I have one Visa card with Citibank. My savings and checking accounts are with Citibank. I've been a loyal Citibank customer for more than 20 years. That one Visa card? I've never missed a payment, and never been late with a payment. (I've never missed a payment or been late with a payment on any money I have ever owed to anyone. Not ever.) For the first decade or so that I owned the card, I used it regularly and often carried a balance. For the last decade or so, I've been steadily carrying a balance -- it's the last card left with a balance from my own personal financial near-meltdown I wrote about two months ago. The interest rate on that balance is low and will remain low until the balance is paid off, and I'm no longer making purchases with the card, but still: Citibank has made a small fortune off of me already in precisely the kind of way they want: I always carry a balance but I always pay on time.

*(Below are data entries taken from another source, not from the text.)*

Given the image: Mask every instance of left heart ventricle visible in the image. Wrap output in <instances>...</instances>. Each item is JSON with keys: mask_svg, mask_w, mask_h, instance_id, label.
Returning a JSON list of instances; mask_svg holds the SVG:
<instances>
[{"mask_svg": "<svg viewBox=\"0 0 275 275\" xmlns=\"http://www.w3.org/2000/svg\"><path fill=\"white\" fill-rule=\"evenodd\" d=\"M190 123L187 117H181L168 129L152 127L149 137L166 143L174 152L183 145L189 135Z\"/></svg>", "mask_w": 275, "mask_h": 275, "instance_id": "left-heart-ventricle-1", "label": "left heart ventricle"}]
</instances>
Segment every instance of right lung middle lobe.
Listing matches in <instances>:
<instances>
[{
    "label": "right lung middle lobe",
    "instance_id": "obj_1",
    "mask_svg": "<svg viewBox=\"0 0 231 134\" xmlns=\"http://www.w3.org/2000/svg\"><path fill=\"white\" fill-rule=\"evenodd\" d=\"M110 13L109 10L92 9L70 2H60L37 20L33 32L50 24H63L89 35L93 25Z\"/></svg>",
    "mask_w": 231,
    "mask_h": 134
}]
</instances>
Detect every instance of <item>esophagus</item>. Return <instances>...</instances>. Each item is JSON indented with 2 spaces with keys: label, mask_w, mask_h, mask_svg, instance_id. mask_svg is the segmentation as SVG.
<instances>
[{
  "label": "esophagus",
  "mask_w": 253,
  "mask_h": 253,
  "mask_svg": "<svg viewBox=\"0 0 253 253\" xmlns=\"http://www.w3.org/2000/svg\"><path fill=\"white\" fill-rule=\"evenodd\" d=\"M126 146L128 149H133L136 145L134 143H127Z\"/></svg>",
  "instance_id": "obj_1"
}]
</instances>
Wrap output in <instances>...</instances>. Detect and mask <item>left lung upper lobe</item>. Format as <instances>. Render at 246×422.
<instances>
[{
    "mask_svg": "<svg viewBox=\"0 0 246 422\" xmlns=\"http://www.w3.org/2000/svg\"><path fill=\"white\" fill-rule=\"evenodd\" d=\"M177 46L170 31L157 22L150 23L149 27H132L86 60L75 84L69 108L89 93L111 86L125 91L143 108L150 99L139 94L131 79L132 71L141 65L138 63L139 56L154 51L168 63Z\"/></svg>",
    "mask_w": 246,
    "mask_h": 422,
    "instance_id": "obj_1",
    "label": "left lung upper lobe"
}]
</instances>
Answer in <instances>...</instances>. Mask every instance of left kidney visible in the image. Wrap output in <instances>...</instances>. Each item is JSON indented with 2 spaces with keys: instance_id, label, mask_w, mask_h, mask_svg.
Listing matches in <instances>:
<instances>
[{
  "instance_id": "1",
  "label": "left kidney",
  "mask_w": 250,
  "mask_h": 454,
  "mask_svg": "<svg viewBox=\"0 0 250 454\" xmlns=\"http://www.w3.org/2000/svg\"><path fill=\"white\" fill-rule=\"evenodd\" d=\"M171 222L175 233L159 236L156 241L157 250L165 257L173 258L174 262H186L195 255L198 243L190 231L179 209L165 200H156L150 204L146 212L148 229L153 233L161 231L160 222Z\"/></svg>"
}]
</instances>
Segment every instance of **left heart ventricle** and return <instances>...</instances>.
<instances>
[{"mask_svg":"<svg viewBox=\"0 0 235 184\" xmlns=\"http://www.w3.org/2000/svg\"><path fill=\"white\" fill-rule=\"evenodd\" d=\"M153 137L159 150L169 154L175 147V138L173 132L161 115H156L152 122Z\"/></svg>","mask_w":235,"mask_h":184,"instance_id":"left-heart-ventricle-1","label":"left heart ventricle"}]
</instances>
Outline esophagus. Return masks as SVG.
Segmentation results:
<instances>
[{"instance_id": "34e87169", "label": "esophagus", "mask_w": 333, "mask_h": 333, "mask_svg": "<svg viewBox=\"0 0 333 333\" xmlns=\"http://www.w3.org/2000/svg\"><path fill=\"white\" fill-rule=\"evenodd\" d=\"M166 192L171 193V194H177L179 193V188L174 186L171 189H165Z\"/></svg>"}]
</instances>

In other words, I am the perfect credit card customer, as the credit card issuers tally it. My credit rating is over 800, and has been for at least several years.

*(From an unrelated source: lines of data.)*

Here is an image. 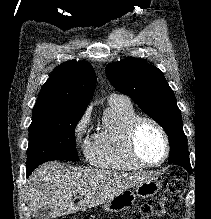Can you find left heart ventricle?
<instances>
[{"mask_svg":"<svg viewBox=\"0 0 211 219\" xmlns=\"http://www.w3.org/2000/svg\"><path fill=\"white\" fill-rule=\"evenodd\" d=\"M140 157L147 163L159 162L164 154V141L160 132L150 123L141 124L137 133Z\"/></svg>","mask_w":211,"mask_h":219,"instance_id":"b2bd125f","label":"left heart ventricle"}]
</instances>
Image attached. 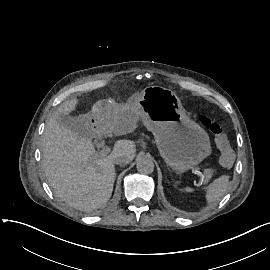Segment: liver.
Listing matches in <instances>:
<instances>
[{
	"label": "liver",
	"mask_w": 270,
	"mask_h": 270,
	"mask_svg": "<svg viewBox=\"0 0 270 270\" xmlns=\"http://www.w3.org/2000/svg\"><path fill=\"white\" fill-rule=\"evenodd\" d=\"M136 96L129 99V112L121 119L88 112L80 117L102 123L116 135H128L136 130L142 112L136 105ZM78 98L67 100L49 119L43 135V159L45 175L58 198L77 209L92 210L109 201L114 181L116 155L125 156L128 164L136 156L135 143L118 140L109 155L95 154V148L85 133L79 136L59 122L57 116L76 111Z\"/></svg>",
	"instance_id": "obj_1"
}]
</instances>
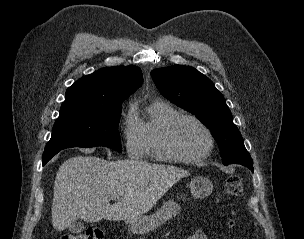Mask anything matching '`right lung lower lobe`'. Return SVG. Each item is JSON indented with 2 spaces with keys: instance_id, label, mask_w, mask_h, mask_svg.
Returning <instances> with one entry per match:
<instances>
[{
  "instance_id": "1",
  "label": "right lung lower lobe",
  "mask_w": 304,
  "mask_h": 239,
  "mask_svg": "<svg viewBox=\"0 0 304 239\" xmlns=\"http://www.w3.org/2000/svg\"><path fill=\"white\" fill-rule=\"evenodd\" d=\"M60 150L48 151L43 153V165H45L54 155H56Z\"/></svg>"
}]
</instances>
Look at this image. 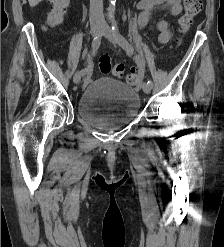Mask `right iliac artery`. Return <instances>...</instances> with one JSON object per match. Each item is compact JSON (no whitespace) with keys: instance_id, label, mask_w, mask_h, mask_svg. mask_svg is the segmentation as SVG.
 Here are the masks:
<instances>
[{"instance_id":"obj_1","label":"right iliac artery","mask_w":224,"mask_h":247,"mask_svg":"<svg viewBox=\"0 0 224 247\" xmlns=\"http://www.w3.org/2000/svg\"><path fill=\"white\" fill-rule=\"evenodd\" d=\"M101 37L102 34H98L96 37H94L93 41H92V46H91V50H92V54L94 55L97 51V49L100 46L101 43ZM82 76L83 75H89L91 73V67H86L85 69L81 70Z\"/></svg>"}]
</instances>
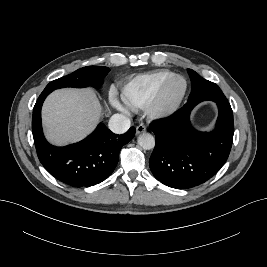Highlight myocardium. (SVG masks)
<instances>
[{"mask_svg": "<svg viewBox=\"0 0 267 267\" xmlns=\"http://www.w3.org/2000/svg\"><path fill=\"white\" fill-rule=\"evenodd\" d=\"M176 79H181L184 82L183 91L180 94V96L173 102H166L165 101L166 92L171 83ZM187 91H188V82L185 79V77L179 74L172 75L161 84V86L155 93L154 97L146 106V112L148 116L152 119H162L171 116L180 108L182 102L186 97Z\"/></svg>", "mask_w": 267, "mask_h": 267, "instance_id": "obj_1", "label": "myocardium"}]
</instances>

And Citibank thinks I should pay for its poor management decisions.
Well, I'm not going to, because I'm opting out of this obscenity, but still: this is the disdain Citibank has for its customers. And why not? Look at the disdain the federal government has for its citizens. Our leaders believe that investors in a sinking company should be rescued while those of us who had absolutely nothing to do with that company's disastrous performance take a hit.
Someone please remind me again why I should pay my federal taxes.

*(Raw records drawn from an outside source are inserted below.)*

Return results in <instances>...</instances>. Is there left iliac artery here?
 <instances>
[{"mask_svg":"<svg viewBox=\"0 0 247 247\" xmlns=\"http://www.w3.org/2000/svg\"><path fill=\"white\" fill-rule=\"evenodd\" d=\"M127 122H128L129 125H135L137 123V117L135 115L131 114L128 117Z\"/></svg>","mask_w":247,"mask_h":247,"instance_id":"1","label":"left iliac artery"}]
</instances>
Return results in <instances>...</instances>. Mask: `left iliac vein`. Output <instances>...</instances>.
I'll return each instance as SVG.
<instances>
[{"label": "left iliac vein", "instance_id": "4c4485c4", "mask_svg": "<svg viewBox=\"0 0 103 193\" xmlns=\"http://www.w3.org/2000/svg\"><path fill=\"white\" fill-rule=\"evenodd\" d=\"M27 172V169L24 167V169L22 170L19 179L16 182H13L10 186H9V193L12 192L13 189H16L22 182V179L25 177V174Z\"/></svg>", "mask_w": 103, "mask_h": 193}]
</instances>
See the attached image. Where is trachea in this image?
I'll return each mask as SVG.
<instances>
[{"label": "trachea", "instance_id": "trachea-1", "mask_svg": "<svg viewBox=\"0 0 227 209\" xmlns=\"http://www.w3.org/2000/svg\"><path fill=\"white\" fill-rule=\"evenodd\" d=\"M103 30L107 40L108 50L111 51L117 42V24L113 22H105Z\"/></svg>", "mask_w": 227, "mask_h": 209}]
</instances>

Oh, and Obama's incoming Treasury Secretary Timothy Geithner was in on this scheme. The New York Times says:
Mr. Obama's choice for Treasury secretary, Timothy F. Geithner, the president of the Federal Reserve Bank of New York, played a crucial role in the negotiations on Friday but took a less active role once news of his appointment was circulated.
So much for transparency and Change. Anyone still think Obama is gonna be Our Savior?